■ **WHAT IS NEEDED**
An exact copy is required of the lines from the one with "اصفهان - خیابان آتشگاه (فروش حضوری نداریم)" through the last line of the material below, and of nothing else.

■ **AVAILABLE DATA**
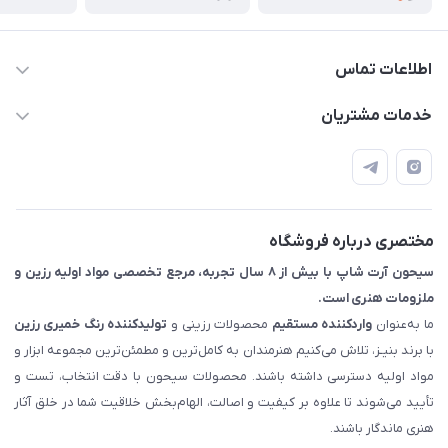
اطلاعات تماس
09133754672 (ساعات پاسخگویی ۸ صبح تا ۱۸ عصر) -
خدمات مشتریان
روزهای تعطیل ما هم تعطیلیم🌹
📝 قوانین و مقررات
📖 راهنما
اصفهان - خیابان آتشگاه (فروش حضوری نداریم)
مختصری درباره فروشگاه
سیحون آرت شاپ با بیش از ۸ سال تجربه، مرجع تخصصی مواد اولیه رزین و
ملزومات هنری است.
ما به‌عنوان
واردکننده مستقیم
محصولات رزینی و
تولیدکننده رنگ
خمیری رزین
با برند بنیـز، تلاش می‌کنیم هنرمندان به کامل‌ترین و مطمئن‌ترین مجموعه ابزار و
مواد اولیه دسترسی داشته باشند. محصولات سیحون با دقت انتخاب، تست و
تأیید می‌شوند تا علاوه بر کیفیت و اصالت، الهام‌بخش خلاقیت شما در خلق آثار
هنری ماندگار باشند.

■ **THE COMPLETED TASK**
اصفهان - خیابان آتشگاه (فروش حضوری نداریم)
مختصری درباره فروشگاه
سیحون آرت شاپ با بیش از ۸ سال تجربه، مرجع تخصصی مواد اولیه رزین و
ملزومات هنری است.
ما به‌عنوان
واردکننده مستقیم
محصولات رزینی و
تولیدکننده رنگ
خمیری رزین
با برند بنیـز، تلاش می‌کنیم هنرمندان به کامل‌ترین و مطمئن‌ترین مجموعه ابزار و
مواد اولیه دسترسی داشته باشند. محصولات سیحون با دقت انتخاب، تست و
تأیید می‌شوند تا علاوه بر کیفیت و اصالت، الهام‌بخش خلاقیت شما در خلق آثار
هنری ماندگار باشند.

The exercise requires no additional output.